------ Data ------

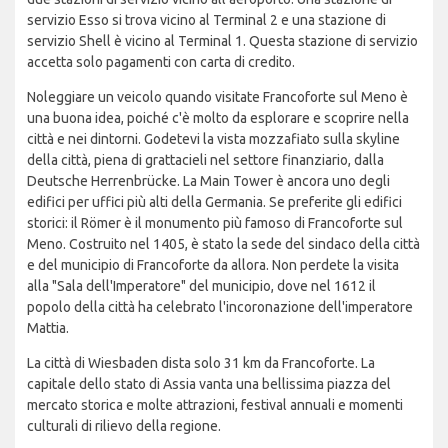
servizio Esso si trova vicino al Terminal 2 e una stazione di
servizio Shell è vicino al Terminal 1. Questa stazione di servizio
accetta solo pagamenti con carta di credito.
Noleggiare un veicolo quando visitate Francoforte sul Meno è
una buona idea, poiché c'è molto da esplorare e scoprire nella
città e nei dintorni. Godetevi la vista mozzafiato sulla skyline
della città, piena di grattacieli nel settore finanziario, dalla
Deutsche Herrenbrücke. La Main Tower è ancora uno degli
edifici per uffici più alti della Germania. Se preferite gli edifici
storici: il Römer è il monumento più famoso di Francoforte sul
Meno. Costruito nel 1405, è stato la sede del sindaco della città
e del municipio di Francoforte da allora. Non perdete la visita
alla "Sala dell'Imperatore" del municipio, dove nel 1612 il
popolo della città ha celebrato l'incoronazione dell'imperatore
Mattia.
La città di Wiesbaden dista solo 31 km da Francoforte. La
capitale dello stato di Assia vanta una bellissima piazza del
mercato storica e molte attrazioni, festival annuali e momenti
culturali di rilievo della regione.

------

▶ [Work to complete]: What lines in the entries above include the string "della"? Return each one.

▶ [Exercise output]:
della città, piena di grattacieli nel settore finanziario, dalla
edifici per uffici più alti della Germania. Se preferite gli edifici
Meno. Costruito nel 1405, è stato la sede del sindaco della città
popolo della città ha celebrato l'incoronazione dell'imperatore
culturali di rilievo della regione.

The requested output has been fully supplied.